Given the complexities involved, there is a clear need for further research and broad legislative debate about incidental surveillance and its implications for society. Our contribution has been (1) to foreground the phenomenon itself, (2) show that justifications have so far been lacking for the resulting increase in surveillance, and, (3) through an argument of consistency, suggest that the private parties who functionally fulfill a role akin to a public service provider–at least during public health emergencies–may need to be subjected to accountability structures and oversight mechanisms on par with those applicable to public actors engaging in surveillance.

Conclusions

As we have discussed, the COVID-19 pandemic has given rise to a special situation in which certain surveillance practices, including the sharing and analysing of Google location data and cell tower information, were deemed necessary for reasons of public health. Many people accepted surveillance due to the real and significant risks faced by individuals, communities, and indeed governments, by COVID-19. However, as we have argued, the surveillance that arose incidentally to the public health measures is not automatically justified by the same justifications. To reiterate, the point is not that no such justifications could be given, but rather that important work remains to be done with regard to assessing, with respect to specific legal and societal contexts, the desirability and permissibility of the shifts in informational power we have identified.

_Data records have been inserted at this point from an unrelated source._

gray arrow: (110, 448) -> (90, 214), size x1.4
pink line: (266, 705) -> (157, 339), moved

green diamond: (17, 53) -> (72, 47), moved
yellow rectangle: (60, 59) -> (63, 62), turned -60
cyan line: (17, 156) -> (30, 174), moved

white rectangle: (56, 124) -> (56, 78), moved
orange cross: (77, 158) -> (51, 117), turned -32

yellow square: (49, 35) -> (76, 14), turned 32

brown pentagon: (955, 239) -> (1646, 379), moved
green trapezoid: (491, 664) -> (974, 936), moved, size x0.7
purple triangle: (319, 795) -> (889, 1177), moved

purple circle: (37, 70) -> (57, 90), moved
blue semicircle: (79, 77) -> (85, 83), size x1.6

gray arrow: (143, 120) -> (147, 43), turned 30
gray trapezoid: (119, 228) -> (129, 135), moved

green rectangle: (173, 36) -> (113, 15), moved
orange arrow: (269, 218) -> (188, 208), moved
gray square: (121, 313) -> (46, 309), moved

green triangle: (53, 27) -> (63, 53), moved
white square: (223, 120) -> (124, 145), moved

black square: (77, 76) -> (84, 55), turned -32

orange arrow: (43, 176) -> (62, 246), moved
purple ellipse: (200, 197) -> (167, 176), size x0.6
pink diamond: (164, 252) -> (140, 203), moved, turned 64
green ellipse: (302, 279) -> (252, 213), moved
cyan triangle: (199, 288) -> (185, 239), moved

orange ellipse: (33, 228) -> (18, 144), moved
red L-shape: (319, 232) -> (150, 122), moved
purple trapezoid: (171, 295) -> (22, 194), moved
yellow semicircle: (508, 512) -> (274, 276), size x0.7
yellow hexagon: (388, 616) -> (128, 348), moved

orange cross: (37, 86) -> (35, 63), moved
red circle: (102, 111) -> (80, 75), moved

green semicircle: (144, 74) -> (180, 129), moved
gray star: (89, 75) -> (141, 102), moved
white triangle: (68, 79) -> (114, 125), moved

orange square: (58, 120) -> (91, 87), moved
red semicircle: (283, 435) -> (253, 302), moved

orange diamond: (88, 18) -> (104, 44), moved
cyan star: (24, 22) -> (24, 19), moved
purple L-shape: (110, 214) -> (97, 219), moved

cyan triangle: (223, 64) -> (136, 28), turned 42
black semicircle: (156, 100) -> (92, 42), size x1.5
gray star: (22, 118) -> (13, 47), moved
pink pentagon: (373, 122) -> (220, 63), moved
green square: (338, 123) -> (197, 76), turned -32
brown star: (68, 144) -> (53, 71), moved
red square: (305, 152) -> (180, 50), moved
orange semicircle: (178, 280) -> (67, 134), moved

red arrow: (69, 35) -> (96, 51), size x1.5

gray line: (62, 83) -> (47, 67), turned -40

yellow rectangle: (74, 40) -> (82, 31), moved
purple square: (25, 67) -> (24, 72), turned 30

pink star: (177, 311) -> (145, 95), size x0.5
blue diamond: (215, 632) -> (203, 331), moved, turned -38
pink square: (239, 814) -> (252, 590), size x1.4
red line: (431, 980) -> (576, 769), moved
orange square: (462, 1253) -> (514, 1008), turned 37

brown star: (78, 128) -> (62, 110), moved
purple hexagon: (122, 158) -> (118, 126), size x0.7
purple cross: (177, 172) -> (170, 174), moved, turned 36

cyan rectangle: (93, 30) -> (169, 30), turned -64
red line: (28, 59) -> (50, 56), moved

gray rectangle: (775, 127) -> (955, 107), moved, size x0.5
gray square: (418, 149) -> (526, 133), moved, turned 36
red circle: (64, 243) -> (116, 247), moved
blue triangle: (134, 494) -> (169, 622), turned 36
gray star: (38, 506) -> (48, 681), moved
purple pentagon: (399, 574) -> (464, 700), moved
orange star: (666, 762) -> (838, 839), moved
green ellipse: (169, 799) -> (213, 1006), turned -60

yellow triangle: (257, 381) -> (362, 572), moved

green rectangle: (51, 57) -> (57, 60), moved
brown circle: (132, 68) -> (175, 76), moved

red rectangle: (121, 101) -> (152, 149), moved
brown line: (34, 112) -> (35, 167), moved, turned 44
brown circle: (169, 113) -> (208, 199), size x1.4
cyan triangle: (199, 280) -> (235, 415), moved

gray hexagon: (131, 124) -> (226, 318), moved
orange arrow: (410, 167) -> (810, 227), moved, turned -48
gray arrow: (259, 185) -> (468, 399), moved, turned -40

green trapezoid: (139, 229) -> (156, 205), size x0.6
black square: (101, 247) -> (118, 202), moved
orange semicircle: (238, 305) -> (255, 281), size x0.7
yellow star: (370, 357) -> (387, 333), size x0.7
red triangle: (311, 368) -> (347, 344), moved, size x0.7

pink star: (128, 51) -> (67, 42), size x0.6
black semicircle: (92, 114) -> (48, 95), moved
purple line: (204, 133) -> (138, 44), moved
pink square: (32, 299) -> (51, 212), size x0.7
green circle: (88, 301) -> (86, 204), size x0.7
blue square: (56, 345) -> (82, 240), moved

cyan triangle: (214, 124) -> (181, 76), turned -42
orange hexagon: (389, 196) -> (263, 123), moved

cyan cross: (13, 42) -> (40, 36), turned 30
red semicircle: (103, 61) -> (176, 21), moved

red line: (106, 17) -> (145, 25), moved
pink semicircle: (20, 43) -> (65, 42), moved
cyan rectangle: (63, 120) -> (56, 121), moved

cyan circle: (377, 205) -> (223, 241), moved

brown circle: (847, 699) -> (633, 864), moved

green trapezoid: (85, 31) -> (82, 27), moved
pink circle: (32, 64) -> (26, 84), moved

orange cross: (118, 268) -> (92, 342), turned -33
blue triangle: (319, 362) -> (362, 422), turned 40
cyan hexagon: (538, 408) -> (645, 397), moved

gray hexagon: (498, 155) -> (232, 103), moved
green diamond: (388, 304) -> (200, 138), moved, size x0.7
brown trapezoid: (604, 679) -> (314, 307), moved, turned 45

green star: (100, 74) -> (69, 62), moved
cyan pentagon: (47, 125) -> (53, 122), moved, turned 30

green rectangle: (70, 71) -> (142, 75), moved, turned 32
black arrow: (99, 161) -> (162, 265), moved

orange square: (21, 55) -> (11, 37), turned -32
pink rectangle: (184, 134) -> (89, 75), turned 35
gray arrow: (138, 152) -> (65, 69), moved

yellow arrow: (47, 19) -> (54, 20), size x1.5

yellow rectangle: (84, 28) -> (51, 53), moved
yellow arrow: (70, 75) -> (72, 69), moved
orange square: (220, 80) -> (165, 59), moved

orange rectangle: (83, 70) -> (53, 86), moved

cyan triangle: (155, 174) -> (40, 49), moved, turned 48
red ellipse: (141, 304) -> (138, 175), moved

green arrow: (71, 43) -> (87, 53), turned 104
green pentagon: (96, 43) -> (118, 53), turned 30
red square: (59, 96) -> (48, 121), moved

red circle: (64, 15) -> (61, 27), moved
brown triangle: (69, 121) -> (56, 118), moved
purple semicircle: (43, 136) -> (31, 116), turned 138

Of course, if it turns out that the increased incidental surveillance cannot be (wholly) justified, there will be difficult practical issues to resolve, for example about developing alternative revenue models for the corporations that provide critical infrastructure but currently rely predominantly on data mining to remain financially solvent.Footnote 26 Alternatively, if political choices are made to shift certain responsibilities to public agencies, there may be issues concerned with the design, development, and maintenance of large-scale, privacy-preserving alternative services in the public domain. But the prospect of having to deal with these complex challenges should not deter from having a public debate about the desirability of having the critical digital services and infrastructure that individuals and institutions are required to rely on be paid for with the private and personal data of citizens.

Relatedly, and much along the same lines, we have argued that, given the increased informational power that private actors have in fact accrued as a result of the public health measures instituted and enforced by governments around the world, there is an increased need for oversight and for mechanisms for holding these private actors accountable for the way they collect, process, and potentially monetize the data flowing from their surveillance practices. With confidence among experts growing that zoonotic viruses like SARS-CoV-2 will be among us for years to come, and that lockdowns and isolation measures will remain effective public health interventions when new disease outbreaks occur, the time for the debate about incidental surveillance is now.

Finally, we suggest that our paper has implications that are wider than the context of COVID-19, or even public health responses more generally. As the internet has generally made us more dependent on information and communications infrastructures, and private actors are in fact essential for maintaining those infrastructures and for providing (or preventing) access to crucial digital services on top of those infrastructures, questions about oversight and corporate accountability are becoming increasingly urgent. In order to ensure and assure that the increased informational power by private actors is not abused, we must be vigilant in checking and assessing the justifications for such power.